## Box Plot: Number of Goals by Agent Type
### Overview
The image displays a comparative box plot analyzing the distribution of goals scored by two types of agents: "Standard agent" and "Learning agent". The y-axis represents the agent types, while the x-axis quantifies the "Number of goals" scored. The plot uses orange boxes to represent interquartile ranges (IQRs), black lines for medians and whiskers, and black circles for outliers.
### Components/Axes
- **X-axis (Horizontal)**:
- Label: "Number of goals"
- Scale: 2 to 20 (in increments of 2)
- Position: Bottom of the plot
- **Y-axis (Vertical)**:
- Categories: "Standard agent" (left) and "Learning agent" (right)
- Position: Left side of the plot
- **Legend**:
- No explicit legend present. Colors are inferred:
- Orange: Boxes (IQRs)
- Black: Medians, whiskers, and outliers
### Detailed Analysis
1. **Standard Agent**:
- **Median**: ~8 goals (black line within the orange box).
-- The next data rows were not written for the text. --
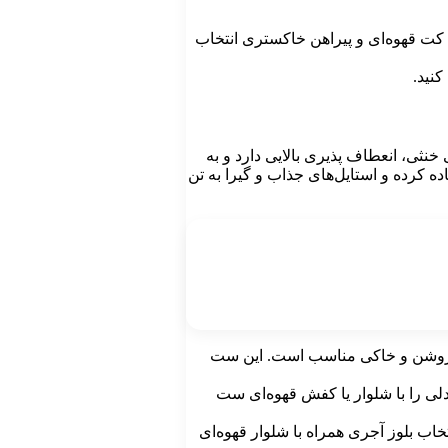
 کت قهوه‌ای و پیراهن خاکستری انتخاب
کنید.
نثی، انعطاف‌ پذیری بالایی دارد و به
ه کرده و استایل‌های جذاب و گیرا به تن
‌ای روشن و خاکی مناسب است. این ست
دلی را با شلوار یا کفش قهوه‌ای ست
اب بلوز آجری همراه با شلوار قهوه‌ای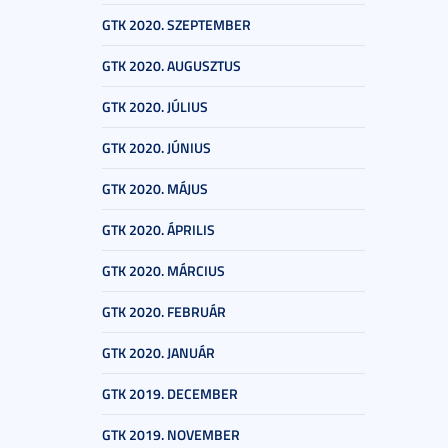
GTK 2020. SZEPTEMBER
GTK 2020. AUGUSZTUS
GTK 2020. JÚLIUS
GTK 2020. JÚNIUS
GTK 2020. MÁJUS
GTK 2020. ÁPRILIS
GTK 2020. MÁRCIUS
GTK 2020. FEBRUÁR
GTK 2020. JANUÁR
GTK 2019. DECEMBER
GTK 2019. NOVEMBER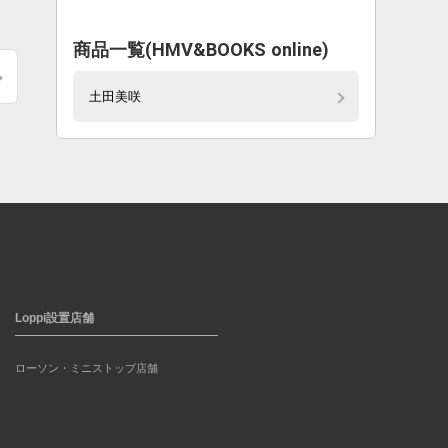
商品一覧(HMV&BOOKS online)
土田美咲
Loppi設置店舗
ローソン・ミニストップ店舗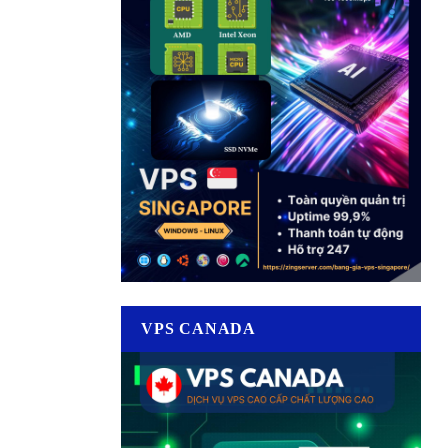
VPS CANADA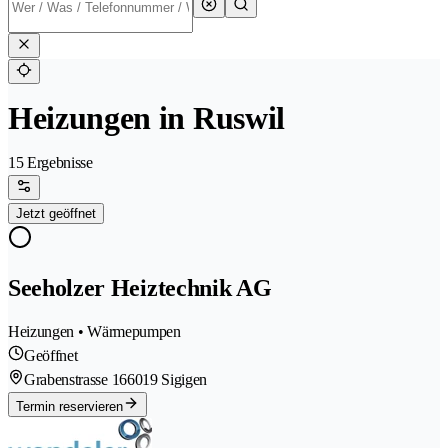
Heizungen in Ruswil
15 Ergebnisse
Jetzt geöffnet
Seeholzer Heiztechnik AG
Heizungen • Wärmepumpen
Geöffnet
Grabenstrasse 16
6019 Sigigen
Termin reservieren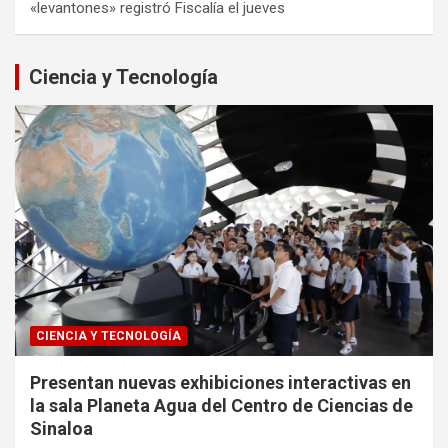
«levantones» registró Fiscalía el jueves
Ciencia y Tecnología
CIENCIA Y TECNOLOGÍA
Presentan nuevas exhibiciones interactivas en
la sala Planeta Agua del Centro de Ciencias de
Sinaloa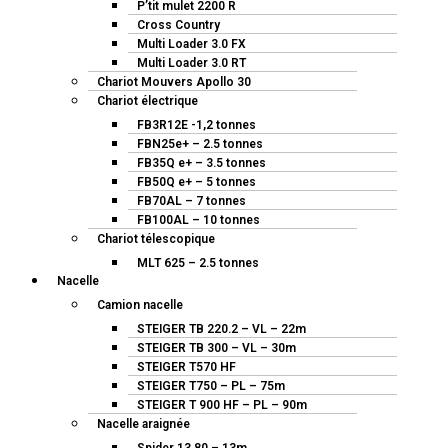
P’tit mulet 2200 R
Cross Country
Multi Loader 3.0 FX
Multi Loader 3.0 RT
Chariot Mouvers Apollo 30
Chariot électrique
FB3R12E -1,2 tonnes
FBN25e+ – 2.5 tonnes
FB35Q e+ – 3.5 tonnes
FB50Q e+ – 5 tonnes
FB70AL – 7 tonnes
FB100AL – 10 tonnes
Chariot télescopique
MLT 625 – 2.5 tonnes
Nacelle
Camion nacelle
STEIGER TB 220.2 – VL – 22m
STEIGER TB 300 – VL – 30m
STEIGER T570 HF
STEIGER T750 – PL – 75m
STEIGER T 900 HF – PL – 90m
Nacelle araignée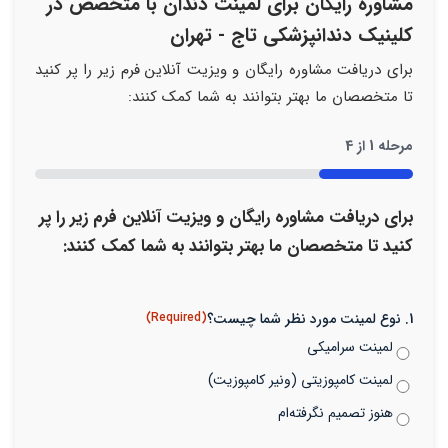
مشاوره رایگان برای لمینت دندان با متخصص در
کلینیک دندانپزشکی تاج - تهران
برای دریافت مشاوره رایگان و ویزیت آنلاین فرم زیر را پر کنید
تا متخصصان ما بهتر بتوانند به شما کمک کنند:
مرحله
1
از
4
25%
برای دریافت مشاوره رایگان و ویزیت آنلاین فرم زیر را پر
کنید تا متخصصان ما بهتر بتوانند به شما کمک کنند:
1. نوع لمینت مورد نظر شما چیست؟
(Required)
لمینت سرامیکی
لمینت کامپوزیتی (ونیر کامپوزیت)
هنوز تصمیم نگرفته‌ام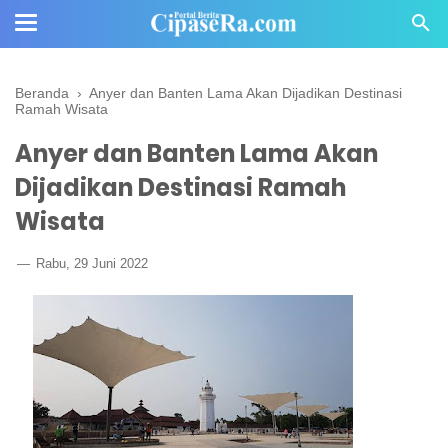
Beranda
›
Anyer dan Banten Lama Akan Dijadikan Destinasi
Ramah Wisata
Anyer dan Banten Lama Akan
Dijadikan Destinasi Ramah
Wisata
Rabu, 29 Juni 2022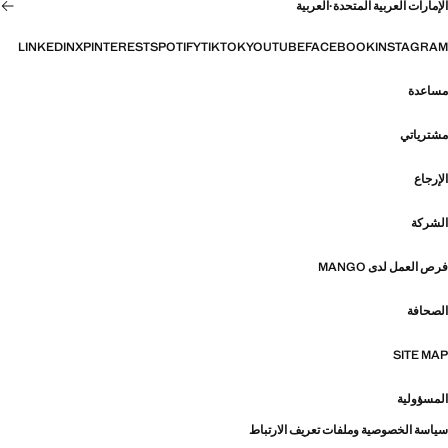
الإمارات العربية المتحدة
·
العربية
LINKEDIN
X
PINTEREST
SPOTIFY
TIKTOK
YOUTUBE
FACEBOOK
INSTAGRAM
مساعدة
مشترياتي
الإرجاع
الشركة
فرص العمل لدى MANGO
الصحافة
SITE MAP
المسؤولية
سياسة الخصوصية وملفات تعريف الارتباط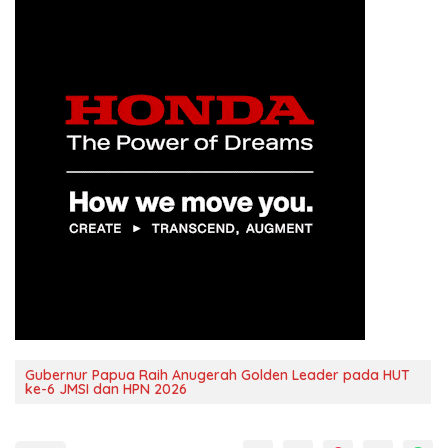
Gubernur Papua Raih Anugerah Golden Leader pada HUT
ke-6 JMSI dan HPN 2026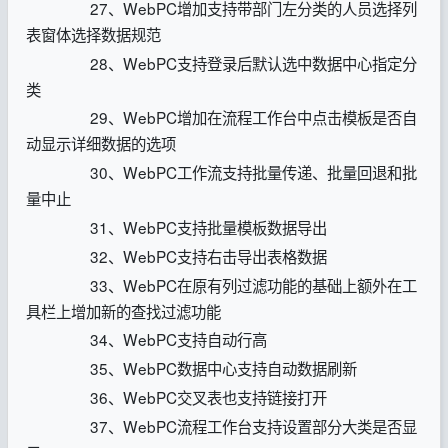
27、WebPC增加支持带部门左分类的人员选择列
表窗体选择数据规范
28、WebPC支持登录后默认选中数据中心指定分
类
29、WebPC增加在流程工作台中点击模板是否自
动显示详细数据的选项
30、WebPC工作流支持批量传递、批量回退和批
量中止
31、WebPC支持批量模板数据导出
32、WebPC支持右击导出表格数据
33、WebPC在原有列过滤功能的基础上额外在工
具栏上增加新的查找过滤功能
34、WebPC支持自动行高
35、WebPC数据中心支持自动数据刷新
36、WebPC交叉表也支持链接打开
37、WebPC流程工作台支持设置部分大类是否显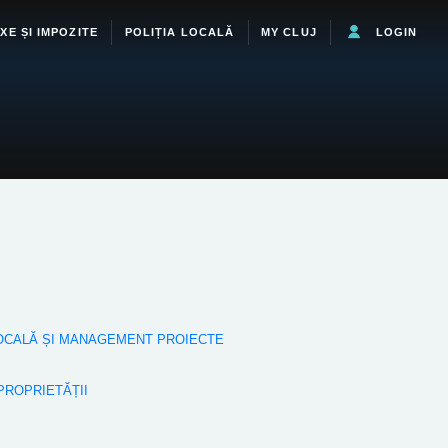
XE ȘI IMPOZITE
POLIȚIA LOCALĂ
MY CLUJ
LOGIN
 LOCALĂ ȘI MANAGEMENT PROIECTE
 PROPRIETĂȚII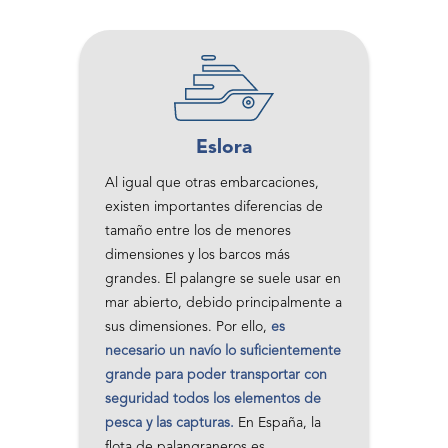
Eslora
Al igual que otras embarcaciones,
existen importantes diferencias de
tamaño entre los de menores
dimensiones y los barcos más
grandes. El palangre se suele usar en
mar abierto, debido principalmente a
sus dimensiones. Por ello,
es
necesario un navío lo suficientemente
grande para poder transportar con
seguridad todos los elementos de
pesca y las capturas.
En España, la
flota de palangraneros es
- **IQR**: 6 to 9 goals (orange box).
- **Whiskers**: Extend from ~6 (lower) to ~9 (upper).
- **Outliers**: Two data points outside the whiskers:
- Lower outlier: ~4 goals (black circle).
- Upper outlier: ~10 goals (black circle).
2. **Learning Agent**:
- **Median**: ~10 goals (black line within the orange box).
- **IQR**: 8 to 10 goals (orange box).
- **Whiskers**: Extend from ~8 (lower) to ~10 (upper).
- **Outliers**: None observed.
### Key Observations
- The **Learning agent** demonstrates a higher median goal count (~10) compared to the **Standard agent** (~8).
- The **Standard agent** exhibits greater variability, with a wider IQR (6–9) and outliers at 4 and 10 goals.
- The **Learning agent** shows a tighter distribution, with no outliers and a narrower IQR (8–10).
### Interpretation
The data suggests that the **Learning agent** consistently outperforms the **Standard agent** in goal-scoring, with a higher median and reduced variability. The **Standard agent**'s outliers (4 and 10 goals) indicate occasional anomalies, possibly due to unpredictable performance or edge cases. The absence of outliers in the Learning agent implies more stable and reliable performance. This could reflect the Learning agent's adaptive capabilities or optimized decision-making processes compared to the static nature of the Standard agent.